1. Pastikan Kondisi Kendaraan Prima

Sebelum memulai perjalanan, terutama jika Anda akan menempuh rute jarak jauh seperti Sukabumi–Bogor atau melintasi jalur pesisir selatan, wajib melakukan pengecekan mendasar:

  • Sistem Pengereman: Pastikan kampas rem dalam kondisi baik. Pada turunan panjang, rem akan bekerja lebih keras, sehingga performa pengereman yang optimal adalah kunci keselamatan.
  • Tekanan Ban: Cek tekanan angin ban agar cengkeraman ke aspal tetap maksimal, terutama saat melewati tikungan licin setelah hujan.
  • Lampu Kendaraan: Mengingat kabut sering turun di area Sukabumi utara, pastikan lampu utama dan lampu kabut (fog lamp) berfungsi dengan baik.

2. Pahami Teknik Pengereman di Turunan

Banyak pengemudi, terutama pengguna kendaraan matik, melakukan kesalahan dengan menahan rem terus-menerus di jalan menurun.
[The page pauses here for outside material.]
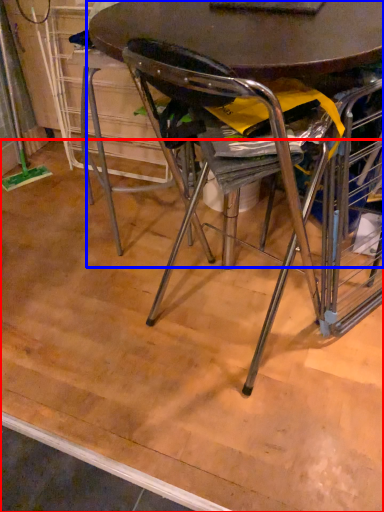 Question: Which point is further to the camera, plywood (highlighted by a red box) or table (highlighted by a blue box)?

Choices:
 (A) plywood
 (B) table

Answer: (A) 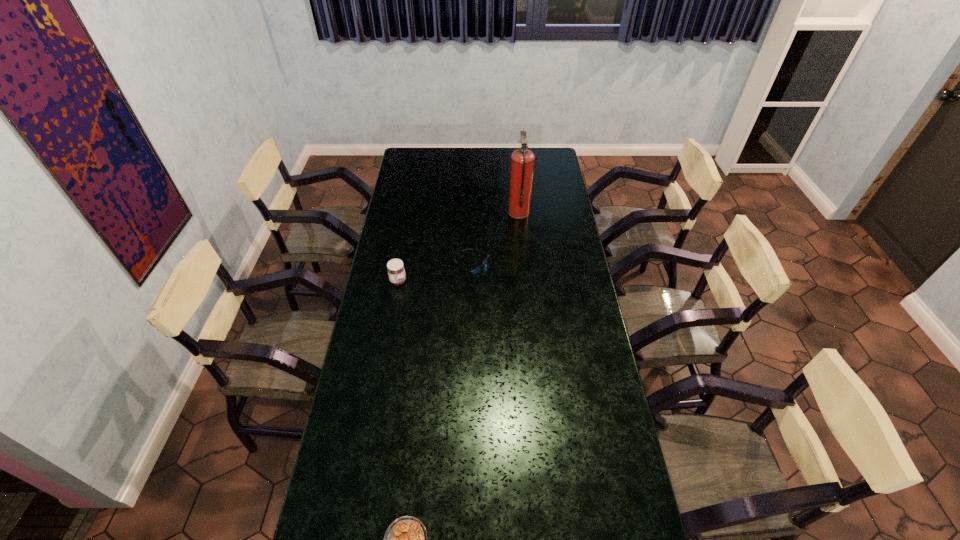 Find the location of a particular element. This screenshot has width=960, height=540. vacant space that's between the farthest object and the second tallest object is located at coordinates (459, 247).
Hal ini dapat memicu brake fade atau rem blong akibat panas berlebih (overheat).

  • Tips: Gunakan engine brake dengan memindahkan transmisi ke gigi rendah (L atau angka 1-2 pada matik) untuk membantu menahan laju kendaraan.

3. Jaga Jarak Aman

Jalanan berkelok sering kali menghalangi pandangan ke depan. Hindari membuntuti kendaraan besar terlalu dekat. Berikan jarak yang cukup agar Anda memiliki ruang untuk bereaksi jika kendaraan di depan melakukan pengereman mendadak atau jika ada kendaraan dari arah berlawanan yang memotong jalur di tikungan.
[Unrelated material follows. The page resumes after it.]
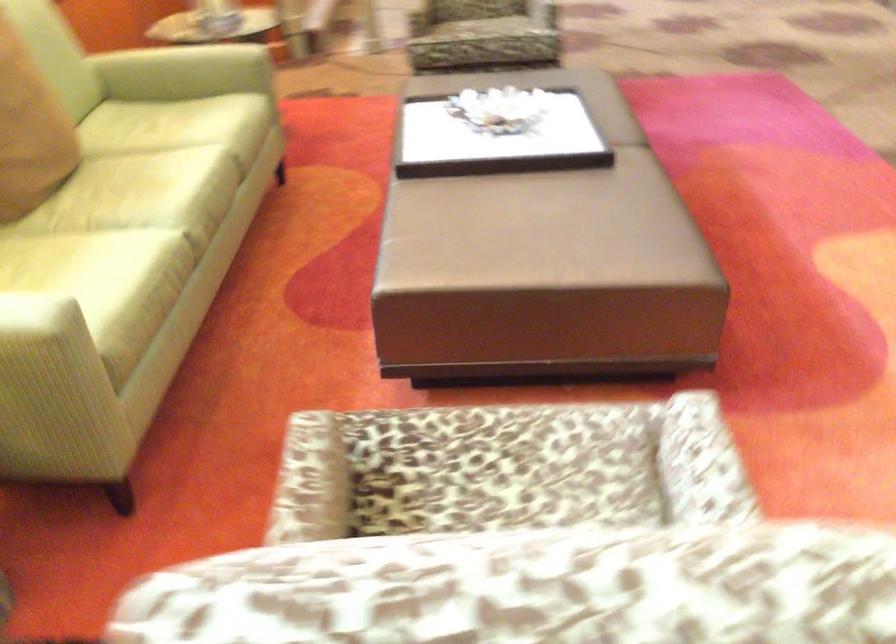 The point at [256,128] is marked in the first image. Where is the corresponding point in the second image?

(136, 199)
4. Kenali Etika di Tikungan

Di tikungan tajam yang tidak terlihat (blind spot), biasakan untuk memberikan sinyal klakson pendek. Ini bertujuan memberi tahu pengemudi dari arah berlawanan bahwa Anda sedang melintas. Jangan pernah menyalip di tikungan atau di marka jalan yang tidak terputus.

5. Jangan Paksakan Diri saat Lelah

Cuaca dingin di Sukabumi seringkali membuat pengemudi mudah mengantuk. Jika konsentrasi mulai menurun atau mata terasa berat, jangan memaksakan diri. Tepilah di tempat yang aman (seperti SPBU atau rest area) untuk beristirahat sejenak, melakukan peregangan, atau sekadar minum air putih.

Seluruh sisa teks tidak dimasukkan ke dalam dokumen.